In 1385 a remarkable lawsuit arose in Arles, relating to an alleged marriage. The plaintiff was Maestro Duran of Cadenet. In order to be revenged on Meirona, daughter of En Salves Cassin of Arles, who had refused him, Duran declared that he had married her in the presence of two witnesses, Vidal Abraham of Bourrin and Bonfilh or Bonfils Crégud. These witnesses were later convicted of perjury.

The case was taken in turn before the rabbinical colleges of Arles, Nîmes, Montpellier, and Perpignan, and in the last instance, upon the demand of Don Salemias Nasi of Valence, was submitted to R. Isaac ben Sheshet, who pronounced severe judgment against Duran and his fellow-conspirators, and bitterly reproached the community of Arles that it had not done its utmost to prevent such a scandal from becoming public.

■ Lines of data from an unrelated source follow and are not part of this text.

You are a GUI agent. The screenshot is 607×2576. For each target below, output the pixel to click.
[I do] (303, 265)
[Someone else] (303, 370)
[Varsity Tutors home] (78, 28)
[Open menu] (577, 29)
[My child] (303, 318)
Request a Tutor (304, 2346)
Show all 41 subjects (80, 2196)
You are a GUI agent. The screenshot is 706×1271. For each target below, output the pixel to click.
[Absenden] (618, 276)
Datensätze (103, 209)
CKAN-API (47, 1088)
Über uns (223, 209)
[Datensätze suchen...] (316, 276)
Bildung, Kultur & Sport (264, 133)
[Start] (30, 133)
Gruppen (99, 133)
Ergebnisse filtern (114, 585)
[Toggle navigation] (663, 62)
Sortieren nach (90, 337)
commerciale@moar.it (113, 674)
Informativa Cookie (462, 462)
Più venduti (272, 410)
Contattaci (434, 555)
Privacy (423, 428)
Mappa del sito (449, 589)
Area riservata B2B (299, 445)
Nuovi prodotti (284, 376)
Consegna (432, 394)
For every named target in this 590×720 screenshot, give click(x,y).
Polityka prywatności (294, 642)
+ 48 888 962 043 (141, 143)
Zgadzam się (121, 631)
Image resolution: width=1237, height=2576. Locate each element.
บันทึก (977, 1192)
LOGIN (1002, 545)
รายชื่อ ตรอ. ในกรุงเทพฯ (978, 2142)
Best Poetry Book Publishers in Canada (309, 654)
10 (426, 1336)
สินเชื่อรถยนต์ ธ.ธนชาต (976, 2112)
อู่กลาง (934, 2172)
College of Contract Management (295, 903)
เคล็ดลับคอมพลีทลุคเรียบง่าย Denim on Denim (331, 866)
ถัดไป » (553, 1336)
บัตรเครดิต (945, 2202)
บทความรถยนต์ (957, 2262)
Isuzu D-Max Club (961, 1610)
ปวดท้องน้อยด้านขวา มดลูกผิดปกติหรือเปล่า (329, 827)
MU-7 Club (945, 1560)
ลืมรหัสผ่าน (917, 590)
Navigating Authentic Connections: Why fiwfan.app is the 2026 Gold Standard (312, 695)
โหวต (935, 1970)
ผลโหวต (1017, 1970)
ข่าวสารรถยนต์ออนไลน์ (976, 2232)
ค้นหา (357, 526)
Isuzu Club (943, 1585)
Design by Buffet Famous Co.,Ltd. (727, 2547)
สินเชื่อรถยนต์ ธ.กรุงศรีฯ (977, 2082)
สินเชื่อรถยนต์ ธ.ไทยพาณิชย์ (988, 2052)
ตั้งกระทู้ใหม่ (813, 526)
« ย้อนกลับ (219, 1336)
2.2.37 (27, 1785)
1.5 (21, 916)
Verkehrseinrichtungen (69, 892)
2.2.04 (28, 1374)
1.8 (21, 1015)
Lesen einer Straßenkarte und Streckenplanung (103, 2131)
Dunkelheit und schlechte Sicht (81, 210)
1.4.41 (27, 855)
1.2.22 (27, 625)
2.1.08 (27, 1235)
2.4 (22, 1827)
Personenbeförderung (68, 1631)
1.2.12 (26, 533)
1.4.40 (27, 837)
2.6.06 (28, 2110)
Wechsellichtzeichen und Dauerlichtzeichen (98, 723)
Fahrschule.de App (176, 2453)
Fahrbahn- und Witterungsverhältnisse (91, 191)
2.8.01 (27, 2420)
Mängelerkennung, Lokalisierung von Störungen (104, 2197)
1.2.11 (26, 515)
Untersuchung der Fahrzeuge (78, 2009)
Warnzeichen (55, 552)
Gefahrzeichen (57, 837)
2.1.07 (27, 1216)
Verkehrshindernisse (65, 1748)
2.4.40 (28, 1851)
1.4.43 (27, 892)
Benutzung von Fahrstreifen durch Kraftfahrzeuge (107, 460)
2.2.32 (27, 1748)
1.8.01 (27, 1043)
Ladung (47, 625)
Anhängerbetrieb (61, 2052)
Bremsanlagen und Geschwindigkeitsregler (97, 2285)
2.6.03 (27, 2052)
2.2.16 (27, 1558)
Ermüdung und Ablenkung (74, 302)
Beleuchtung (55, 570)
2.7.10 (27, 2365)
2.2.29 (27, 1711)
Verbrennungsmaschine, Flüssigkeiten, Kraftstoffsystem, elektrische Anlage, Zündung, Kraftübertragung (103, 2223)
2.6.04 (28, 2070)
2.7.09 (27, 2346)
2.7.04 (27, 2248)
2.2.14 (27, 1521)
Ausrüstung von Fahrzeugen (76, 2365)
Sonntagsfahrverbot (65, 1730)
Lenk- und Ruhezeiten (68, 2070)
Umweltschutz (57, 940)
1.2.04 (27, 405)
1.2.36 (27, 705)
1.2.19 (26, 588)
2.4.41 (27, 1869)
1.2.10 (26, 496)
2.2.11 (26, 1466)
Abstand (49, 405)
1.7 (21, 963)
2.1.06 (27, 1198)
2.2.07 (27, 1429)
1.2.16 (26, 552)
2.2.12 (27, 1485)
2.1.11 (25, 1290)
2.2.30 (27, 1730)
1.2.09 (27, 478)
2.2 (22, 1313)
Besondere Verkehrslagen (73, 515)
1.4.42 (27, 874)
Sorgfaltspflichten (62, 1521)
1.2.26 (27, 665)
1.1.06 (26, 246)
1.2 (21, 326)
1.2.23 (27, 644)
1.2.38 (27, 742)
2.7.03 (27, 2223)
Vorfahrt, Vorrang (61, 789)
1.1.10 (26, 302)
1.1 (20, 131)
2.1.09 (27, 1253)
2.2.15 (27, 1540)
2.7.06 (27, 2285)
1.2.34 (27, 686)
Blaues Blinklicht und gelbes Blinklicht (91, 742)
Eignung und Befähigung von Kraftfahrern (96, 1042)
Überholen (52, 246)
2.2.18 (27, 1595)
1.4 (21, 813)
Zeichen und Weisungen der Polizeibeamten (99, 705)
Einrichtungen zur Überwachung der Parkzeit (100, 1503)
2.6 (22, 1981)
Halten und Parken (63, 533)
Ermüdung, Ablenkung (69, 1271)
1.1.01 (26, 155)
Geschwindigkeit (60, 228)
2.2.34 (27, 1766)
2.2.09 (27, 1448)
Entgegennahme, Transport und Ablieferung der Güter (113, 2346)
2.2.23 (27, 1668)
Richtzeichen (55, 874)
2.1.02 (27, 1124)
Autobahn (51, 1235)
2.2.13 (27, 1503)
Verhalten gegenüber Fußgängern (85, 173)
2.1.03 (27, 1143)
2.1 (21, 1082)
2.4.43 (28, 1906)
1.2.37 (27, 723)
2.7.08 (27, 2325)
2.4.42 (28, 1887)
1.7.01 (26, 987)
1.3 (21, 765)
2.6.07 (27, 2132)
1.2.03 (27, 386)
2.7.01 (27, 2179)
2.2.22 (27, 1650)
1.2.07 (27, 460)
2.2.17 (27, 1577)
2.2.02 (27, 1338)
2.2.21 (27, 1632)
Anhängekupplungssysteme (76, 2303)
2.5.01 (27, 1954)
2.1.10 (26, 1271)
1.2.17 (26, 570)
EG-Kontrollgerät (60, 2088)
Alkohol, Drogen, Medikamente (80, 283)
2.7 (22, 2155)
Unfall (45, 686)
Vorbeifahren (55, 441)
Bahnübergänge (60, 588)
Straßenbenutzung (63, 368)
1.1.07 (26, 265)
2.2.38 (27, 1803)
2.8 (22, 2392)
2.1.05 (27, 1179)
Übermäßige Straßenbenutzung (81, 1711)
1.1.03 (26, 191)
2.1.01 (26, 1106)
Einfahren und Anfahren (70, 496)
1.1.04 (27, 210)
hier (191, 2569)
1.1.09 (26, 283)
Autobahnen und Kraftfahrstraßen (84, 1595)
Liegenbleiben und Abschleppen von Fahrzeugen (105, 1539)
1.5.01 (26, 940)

A Jew, Mosson of Cadenet by name, lived at Carpentras in 1404; and two others, Salvet of Cadenet and Vidalon of Cadenet, were sheriffs of that community in 1460.

==Population==

Its inhabitants are called Cadenétiens in French.

==Twin towns==
Cadenet is twinned with:
- Arcole, Italy
- Varvari-Myrtia, Greece

==See also==
- Côtes du Luberon AOC
- Communes of the Vaucluse department
- Luberon

==Natives==
Natives include the Orientalist composer Félicien-César David, the carpenter and Jacobin Joseph Sec, and Saint Elzéar of Sabran, Baron of Ansouis and Count of Ariano.